Although I had heard about the Jurassic Coast, I didn’t know what to expect when I visited this World Heritage Site in March this year to write an article for Dutch newspaper ’Trouw’. I knew about Durdle Door, because it is such a populair place among landscape photographers and off course I did some research, but before that I’d never heard about Scratchy Bottom, Stonebarrow Cliffs, Golden Cap or Lulworth Cove which has quite a different meaning in Dutch. (Don’t tell anybody that you heard this from me!)

Walking the Lulworth Area copyright Frank Peters

Jim from Lulworth Heritage Centre walking the Lulworth Area


Thanks to Jurassic Coast Guide and Ambassador Martin Curtis, Fossil expert and Ambassador Steve Snowball, Ranger Jim Gale and Caroline Sharp of the visitor centre in Lulworth, I had a great week.
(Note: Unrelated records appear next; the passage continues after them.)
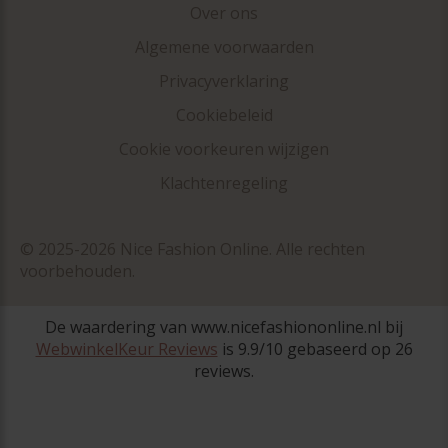
Over ons
Algemene voorwaarden
Privacyverklaring
Cookiebeleid
Cookie voorkeuren wijzigen
Klachtenregeling
© 2025-2026 Nice Fashion Online. Alle rechten
voorbehouden.
De waardering van www.nicefashiononline.nl bij
WebwinkelKeur Reviews
is 9.9/10 gebaseerd op 26
reviews.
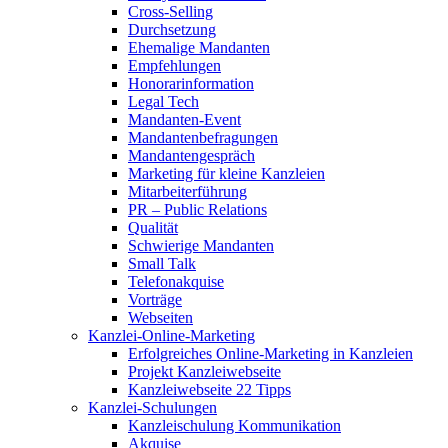
Cross-Selling
Durchsetzung
Ehemalige Mandanten
Empfehlungen
Honorarinformation
Legal Tech
Mandanten-Event
Mandantenbefragungen
Mandantengespräch
Marketing für kleine Kanzleien
Mitarbeiterführung
PR – Public Relations
Qualität
Schwierige Mandanten
Small Talk
Telefonakquise
Vorträge
Webseiten
Kanzlei-Online-Marketing
Erfolgreiches Online-Marketing in Kanzleien
Projekt Kanzleiwebseite
Kanzleiwebseite 22 Tipps
Kanzlei-Schulungen
Kanzleischulung Kommunikation
Akquise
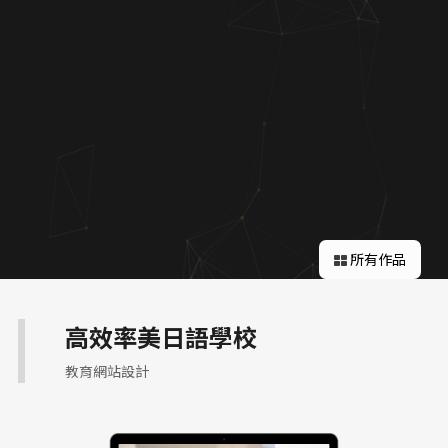
關於蘋果
所有作品
高效率美日語學校
教育網站設計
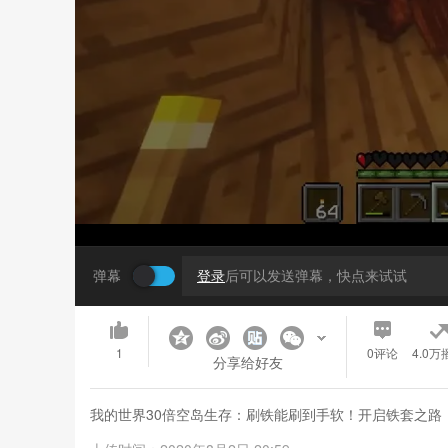
弹幕
登录
后可以发送弹幕，快点来试试
1
0
评论
4.0万
分享给好友
我的世界30倍空岛生存：刷铁能刷到手软！开启铁套之路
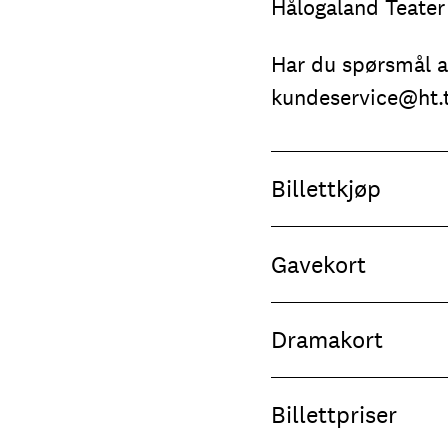
Hålogaland Teater h
Har du spørsmål an
kundeservice@ht.t
Billettkjøp
Gavekort
Dramakort
Billettpriser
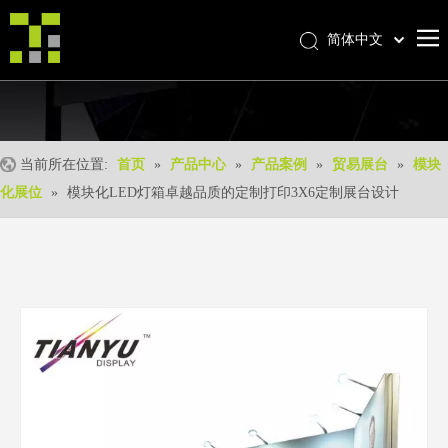
简体中文
Bahasa indonesia
首页
العربية
Italiano
关于我们
日本語
当前所在位置:
首页
»
产品中心
»
产品案例
»
贸易展台
»
模块
产品中心
Pусский
化展位
»
模块化LED灯箱卓越品质的定制打印3X6定制展台设计
产品形成
Nederlands
Português
我们的优势
Deutsch
优质服务
Français
新闻中心
Español
联系我们
English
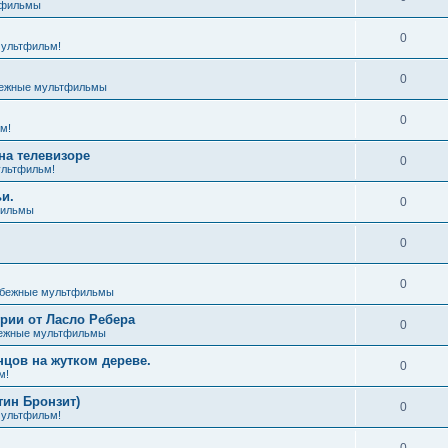
тфильмы
0
ультфильм!
0
ежные мультфильмы
0
м!
на телевизоре
0
льтфильм!
и.
0
фильмы
0
0
бежные мультфильмы
ии от Ласло Ребера
0
ежные мультфильмы
цов на жутком дереве.
0
м!
тин Бронзит)
0
ультфильм!
0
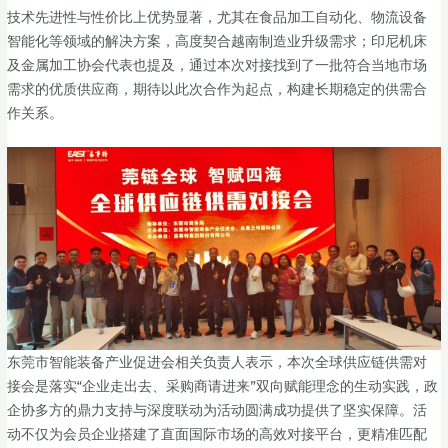
技术先进性与性价比上优势显著，尤其在食品加工自动化、物流设备
智能化等领域的解决方案，高度契合越南制造业升级需求；印尼机床
及金属加工协会代表也提及，通过本次对接找到了一批符合当地市场
需求的优质供应商，期待以此次合作为起点，构建长期稳定的供需合
作关系。
东莞市智能装备产业促进会相关负责人表示，本次全球供应链供需对
接会是落实“企业走出去、采购商请进来”双向赋能理念的生动实践，政
企协多方的鼎力支持与深度联动为活动圆满成功提供了坚实保障。活
动不仅为会员企业搭建了直面国际市场的高效对接平台，更精准匹配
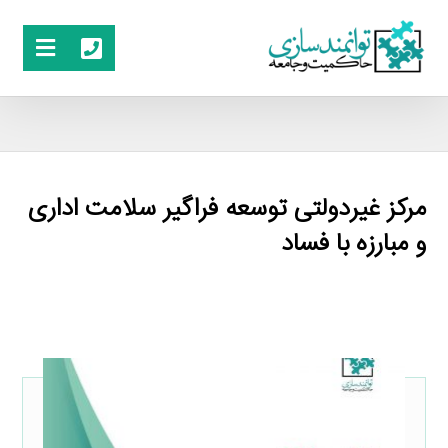
مرکز غیردولتی توسعه فراگیر سلامت اداری
و مبارزه با فساد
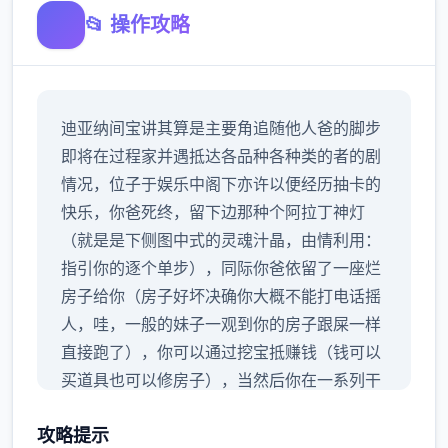
📂 操作攻略
迪亚纳间宝讲其算是主要角追随他人爸的脚步
即将在过程家并遇抵达各品种各种类的者的剧
情况，位子于娱乐中阁下亦许以便经历抽卡的
快乐，你爸死终，留下边那种个阿拉丁神灯
（就是是下侧图中式的灵魂汁晶，由情利用：
指引你的逐个单步），同际你爸依留了一座烂
房子给你（房子好坏决确你大概不能打电话摇
人，哇，一般的妹子一观到你的房子跟屎一样
直接跑了），你可以通过挖宝抵赚钱（钱可以
买道具也可以修房子），当然后你在一系列干
事中不断提升自身己，也不断提升着妹子们的
攻略提示
好感度，也不断接近游戏名字纳迪亚之宝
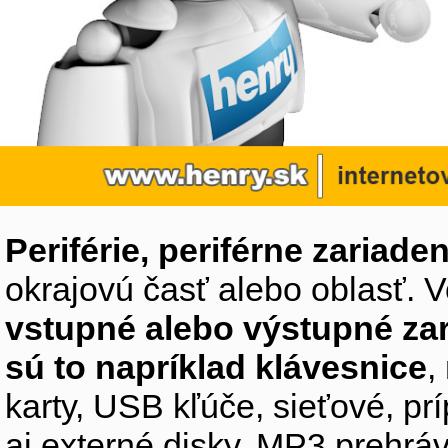
Periférie, periférne zariaden
okrajovú časť alebo oblasť. V
vstupné alebo výstupné za
sú to napríklad klávesnice
,
karty, USB kľúče, sieťové, p
aj externé disky, MP3 prehr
They guided me through the stunning area and along the stories from the coastline. I ‘met’ Mary Anning and learned about her discoveries and major contribution to the understanding of the history of the earth, I have seen the fossils on the beach under the Stonebarrow Cliffs and I was impressed by the beauty of the rough coastline.

Martin Curtis took me up to the Golden Cap as you can see on one of the photos. The light played with the clouds and the sea. It was a beautiful day which ended in a good sunset over the West Bay Cliffs and Hive Beach. Martin and I were talking like we knew each other for a much longer time than only one day.
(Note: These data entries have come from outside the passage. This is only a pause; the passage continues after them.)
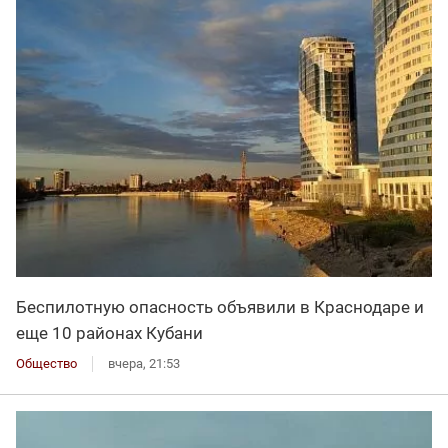
Беспилотную опасность объявили в Краснодаре и
еще 10 районах Кубани
Общество
вчера, 21:53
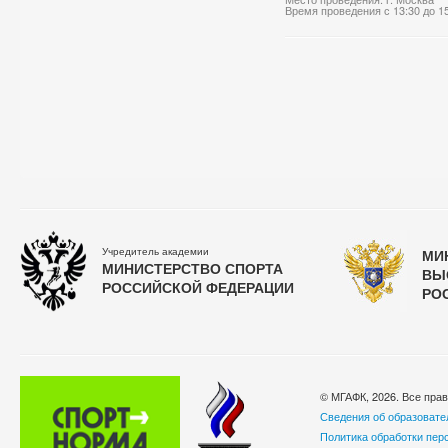
Время проведения с 13:30 до 1
Учредитель академии
МИ
МИНИСТЕРСТВО СПОРТА
ВЫ
РОССИЙСКОЙ ФЕДЕРАЦИИ
РО
© МГАФК, 2026. Все пра
Сведения об образовате
Политика обработки пер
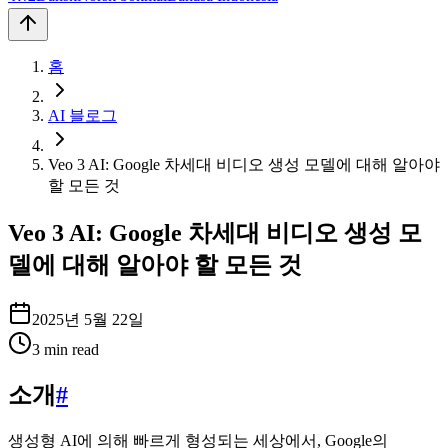
홈
AI 블로그
Veo 3 AI: Google 차세대 비디오 생성 모델에 대해 알아야
할 모든 것
Veo 3 AI: Google 차세대 비디오 생성 모
델에 대해 알아야 할 모든 것
2025년 5월 22일
3
min read
소개
#
생성형 AI에 의해 빠르게 형성되는 세상에서, Google의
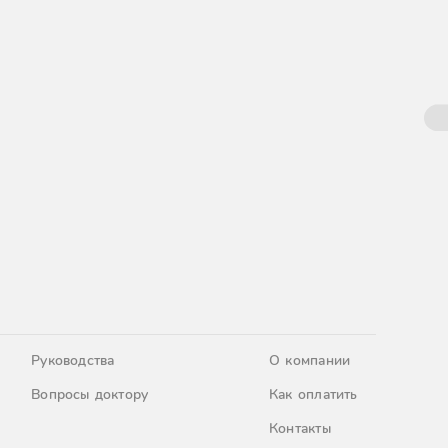
Руководства
О компании
Вопросы доктору
Как оплатить
Контакты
Golden Cap copyright Frank Peters

Golden Cap


Sunset at Burton Bradstock copyright Frank Peters

Sunset at Burton Bradstock


Over the following days I visited Portland’s Pulpit Rock and the lighthouse. Together with Jim Gale, one of the most enthusiastic rangers I’ve met and who became lyrical about the rare birds he spotted, I walked the Lulworth area. With Martin I walked to the Old Harry Rocks and later that day I stood in the footprints of Dinosaurs! Thanks to Martin who took me to a secret place. And although it rained cats and dinosaurs it was a great experience.
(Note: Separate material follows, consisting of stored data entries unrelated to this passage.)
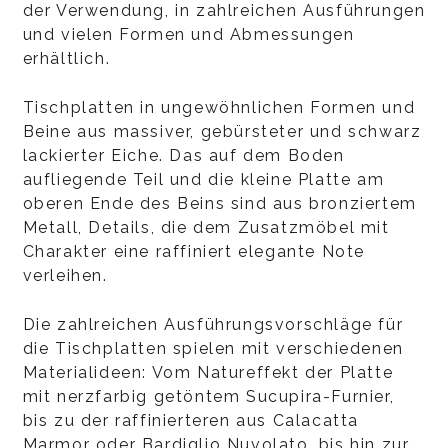
der Verwendung, in zahlreichen Ausführungen
und vielen Formen und Abmessungen
erhältlich.
Tischplatten in ungewöhnlichen Formen und
Beine aus massiver, gebürsteter und schwarz
lackierter Eiche. Das auf dem Boden
aufliegende Teil und die kleine Platte am
oberen Ende des Beins sind aus bronziertem
Metall, Details, die dem Zusatzmöbel mit
Charakter eine raffiniert elegante Note
verleihen.
Die zahlreichen Ausführungsvorschläge für
die Tischplatten spielen mit verschiedenen
Materialideen: Vom Natureffekt der Platte
mit nerzfarbig getöntem Sucupira-Furnier,
bis zu der raffinierteren aus Calacatta
Marmor oder Bardiglio Nuvolato, bis hin zur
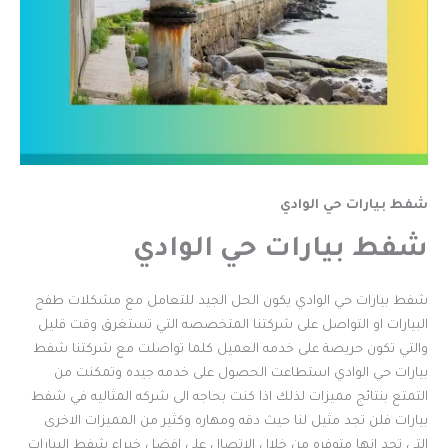
شفط بيارات حي الوادي
شفط بيارات حي الوادي
شفط بيارات حي الوادي يكون الحل الجيد للتعامل مع مشكلات طفح
البيارات او التواصل على شركتنا المتخصصه التي تستغرق وقت قليل
والتي تكون حريصة على خدمه العميل كلما تواصلت مع شركتنا شفط
بيارات حي الوادي استطاعت الحصول على خدمه جيده وتمكنت من
التمتع بنتائج مميزات لذلك اذا كنت بحاجه الى شركه المثاليه في شفط
بيارات فلن تجد مثيل لنا حيث دقه ومهاره وكثير من المميزات الاخرى
التي تجد انها متوفره من خلال الاتصال على افضل خبراء شفط البيارات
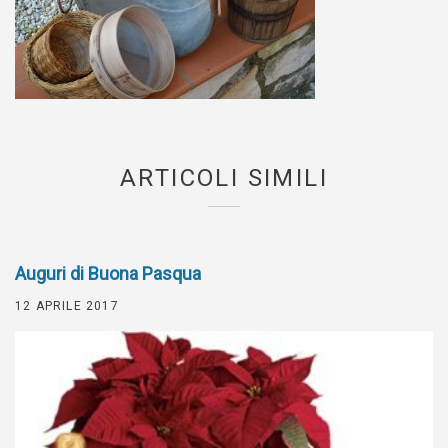
ARTICOLI SIMILI
Auguri di Buona Pasqua
12 APRILE 2017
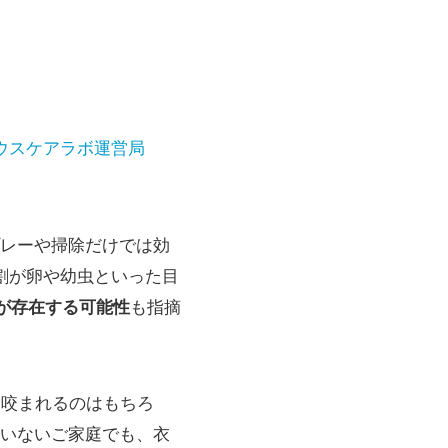
ウスケアラボ運営局
レーや掃除だけでは効
割が卵や幼虫といった目
卵が存在する可能性
も指摘
、咬まれるのはもちろ
いないご家庭でも、衣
One of my main goals was to take a photo which would tell the story of the coast in one picture. Finally I succeeded, but unfortunately I can’t show the picture, because the article is not published yet, but I can show you some other photos in which I tried to catch the Jurassic Coast in a different way. The coastline has been photographed so much and in such a good way that it is difficult to bring in something new or unique, but it was a very nice challenge to do it. Enjoy the photos and maybe we will meet one day on top of Golden Cap, in front of Durdle Door or at Joe’s Cafe at the South Beach drinking a coffee and having one of their delicious brownies.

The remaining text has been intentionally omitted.